Having learned nothing other than the fact that Campbell had once played college football, DeMarco called a neighbor in Georgetown. The neighbor lived across the street from him and worked at the IRS, and he answered DeMarco’s questions every year when DeMarco was grappling with his tax return—usually at ten o’clock at night on April 14. The accountant liked DeMarco because his wife had become a teetotaler and wouldn’t allow alcohol in their house, so if the poor guy wanted to enjoy the simple pleasure of drinking a beer, he’d find some excuse to visit DeMarco.

So the IRS accountant was a pal and a neighbor—but he wasn’t exactly thrilled with the idea of giving DeMarco Campbell’s Social Security number, which DeMarco needed. DeMarco, consequently, had to resort to pleading and lying.
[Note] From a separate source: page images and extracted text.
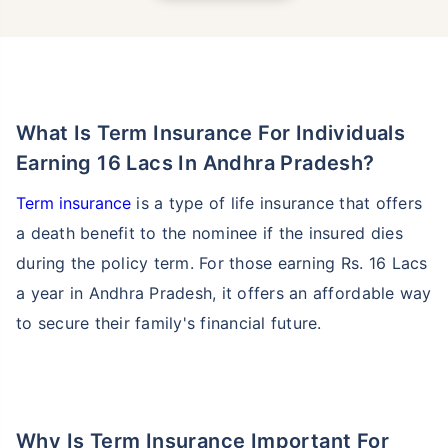
What Is Term Insurance For Individuals
Earning 16 Lacs In Andhra Pradesh?
Term insurance
is a type of life insurance that offers
a death benefit to the nominee if the insured dies
during the policy term. For those earning Rs. 16 Lacs
a year in Andhra Pradesh, it offers an affordable way
to secure their family's financial future.
Why Is Term Insurance Important For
His neighbor knew he worked for Congress and the lie DeMarco told was that his interest in Campbell was related to a classified security issue, but he couldn’t say exactly what the issue was.

“Look,” he said, “I just need to check a few records related to this guy but if I call Homeland Security—which I could, of course—they’ll take forever. Plus, if I get those guys involved, the next thing you know Campbell’s on the no-fly list and he’s got federal agents interviewing him. I don’t think the guy’s done anything wrong so I don’t want to screw him like that, but I need to look into a few things and for that I need his DOB and his SS number. I mean, come on, you know me. It’s not like I’m gonna steal the guy’s identity or something. Oh, hey, I forgot. The Nats are playing Pittsburgh tomorrow. Maybe you oughta drop by and watch the game with me and have a couple of beers.”
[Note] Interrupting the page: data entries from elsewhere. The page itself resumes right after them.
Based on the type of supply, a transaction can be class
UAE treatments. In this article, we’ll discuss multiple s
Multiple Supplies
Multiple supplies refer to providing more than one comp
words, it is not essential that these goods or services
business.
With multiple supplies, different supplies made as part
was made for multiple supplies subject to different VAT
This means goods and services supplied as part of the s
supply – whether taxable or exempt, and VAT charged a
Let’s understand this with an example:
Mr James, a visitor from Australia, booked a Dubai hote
His neighbor finally gave him what he needed, but he wouldn’t give him any other information off Campbell’s tax returns, so DeMarco’s second call was to a company that performed credit checks.
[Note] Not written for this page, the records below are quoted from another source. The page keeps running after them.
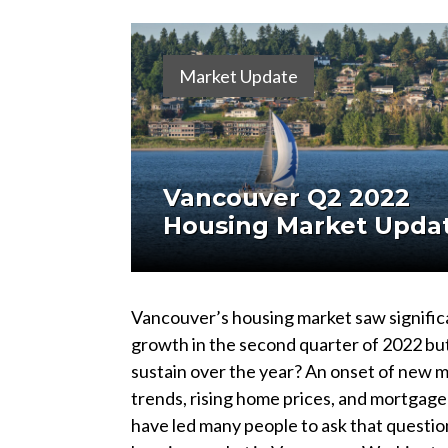
Market Update
Vancouver Q2 2022
Housing Market Upda
Vancouver’s housing market saw signific
growth in the second quarter of 2022 but 
sustain over the year? An onset of new 
trends, rising home prices, and mortgage
have led many people to ask that questio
Molly Mahoney had told him that Campbell appeared to live above his means, and DeMarco wanted to see if there was any evidence of this. Specifically, he wanted to know how much Campbell owed on his credit cards, the size of the mortgages on his two houses, and any outstanding loans he might have on cars and boats. The company he called worked mostly for banks trying to avoid lending money to folks trying to buy a home, and all they needed to do their job was Campbell’s name, date of birth, and the Social Security number wheedled out of his neighbor.

The next thing DeMarco wanted to know was if Campbell had a criminal record—which he thought was pretty unlikely—and what he needed was some law enforcement agency to run Campbell’s name through their database. DeMarco knew a few cops but he met almost all of them while working for Mahoney, and not under circumstances where they became his friends. One of them had wanted to arrest him. Neil, once again, could have obtained what he wanted, but since Neil wasn’t there he called Perry Wallace, Mahoney’s devious chief of staff.